Chinese PPH remains the most competitive

Chinese-origin materials continued to outcompete other suppliers in the regional market. Import offers for Chinese homo-PP raffia and injection were reported at $800-830/ton CIF SEA, cash last week, below Middle Eastern offers at $810-850/ton on the same terms

Export offers from China were also reported lower at $790-830/ton FOB, cash, with the low end breaking through the $800/ton threshold. The midpoint of this range has now reached its lowest point since ChemOrbis began publishing its PP export price index in January 2021, signaling intensifying pressure on nearby export destinations, particularly Southeast Asia.

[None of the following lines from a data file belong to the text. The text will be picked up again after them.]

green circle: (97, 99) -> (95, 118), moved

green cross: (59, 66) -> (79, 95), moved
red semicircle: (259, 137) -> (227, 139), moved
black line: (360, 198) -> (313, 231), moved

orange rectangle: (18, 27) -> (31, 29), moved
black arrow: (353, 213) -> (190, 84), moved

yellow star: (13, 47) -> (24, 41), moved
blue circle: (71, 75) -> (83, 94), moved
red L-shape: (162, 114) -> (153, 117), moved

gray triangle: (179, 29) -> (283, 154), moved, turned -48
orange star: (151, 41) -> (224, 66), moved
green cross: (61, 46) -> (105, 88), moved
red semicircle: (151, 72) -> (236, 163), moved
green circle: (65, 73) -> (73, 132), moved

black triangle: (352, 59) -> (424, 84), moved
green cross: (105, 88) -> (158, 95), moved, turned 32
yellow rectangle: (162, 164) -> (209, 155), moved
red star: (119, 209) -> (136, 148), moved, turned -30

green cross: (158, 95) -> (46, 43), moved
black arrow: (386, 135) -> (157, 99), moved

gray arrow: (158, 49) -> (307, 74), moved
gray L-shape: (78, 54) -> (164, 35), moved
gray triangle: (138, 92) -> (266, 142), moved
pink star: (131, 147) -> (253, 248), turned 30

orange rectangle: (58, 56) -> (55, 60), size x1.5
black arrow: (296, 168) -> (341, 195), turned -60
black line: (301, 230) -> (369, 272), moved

The growing competitiveness of Chinese cargoes reflected elevated domestic inventory levels and subdued local demand in China, prompting suppliers to redirect material to nearby markets. However, this strategy has only deepened the regional glut, leaving Southeast Asia’s import prices exposed to further downward adjustments as sellers compete for limited orders.

Muted end-use demand prolongs regional slump

The fundamental issue weighing on the market remains the persistent weakness of downstream demand. A Singaporean trader noted, “Regional oversupply continues to depress polymer prices, while finished product sectors have not recovered.” Most converters reported sluggish order inflows, with only sporadic signs of year-end improvement, limiting resin consumption despite attractive price levels.

In Indonesia, sellers were reportedly more flexible on pricing as they tried to offload material amid slow derivative demand. Similar conditions were seen in Vietnam and Thailand, where converters remained hesitant to build stocks.

“Year-end demand has improved slightly, but we don’t plan to keep high inventories of raw materials since we don’t expect prices to change much in the short term,” a Vietnamese converter said. A converter in Thailand commented, “End-user demand is weak, and the market is very quiet. Most players are taking a wait-and-see approach, believing that prices could continue to fall further.” Their remarks reflected the widespread caution across the region, as most buyers remained convinced that prices have yet to reach a bottom.